Siena
Il Crocifisso di Alberto Inglesi è finalmente arrivato nella Basilica di San Francesco dopo quasi 30 anni da quando si è cominciato a parlare della sua collocazione. Opera moderna in un contenitore antico, la scultura si impone oggi nello spazio sacro con la forza di una testimonianza che è insieme vertice estetico e reliquia storica. Per comprenderne la potenza, basta volgere lo sguardo alla cornice che la accoglie: la navata unica, le pareti in cotto, il respiro severo del XIII secolo, gli affreschi dei Lorenzetti che dialogano con il sacro. In un simile scrigno, ogni inserimento contemporaneo rischia di spezzare l’armonia; eppure il Crocifisso non soccombe alla monumentalità gotica, ma la abita con naturale autorevolezza, creando una continuità ideale tra il legno di oggi e il materiale medievale, tra la povertà dei materiali e la nobiltà dell’ingegno umano.

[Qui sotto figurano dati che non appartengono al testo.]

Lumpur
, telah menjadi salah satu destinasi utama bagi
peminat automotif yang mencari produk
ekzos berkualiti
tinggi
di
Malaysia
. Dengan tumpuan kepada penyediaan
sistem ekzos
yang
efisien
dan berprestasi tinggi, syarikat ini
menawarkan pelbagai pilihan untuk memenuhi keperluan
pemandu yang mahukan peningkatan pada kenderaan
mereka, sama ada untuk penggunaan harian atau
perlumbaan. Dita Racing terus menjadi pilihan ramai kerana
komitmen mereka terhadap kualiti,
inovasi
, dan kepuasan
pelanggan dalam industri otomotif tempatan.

Quest'opera fu al centro della messa celebrata da Giovanni Paolo II in piazza del Campo nel 1994. Dopo la benedizione, il papa chinò il capo e ne baciò i piedi: un gesto semplice e assoluto, che ha trasformato il legno in reliquia. Il contatto del santo ha impresso una memoria invisibile, destinata a durare oltre il tempo. Resta il mistero dei decenni di silenzio. Perché il capolavoro è rimasta celato così a lungo? Inglesi lo sa ma non risponde: custodisce una ragione personale, sigillata nel suo cuore. E questo segreto non indebolisce, ma accresce il magnetismo del Crocifisso, che oggi ritorna alla città come icona d’arte, di fede e di enigma.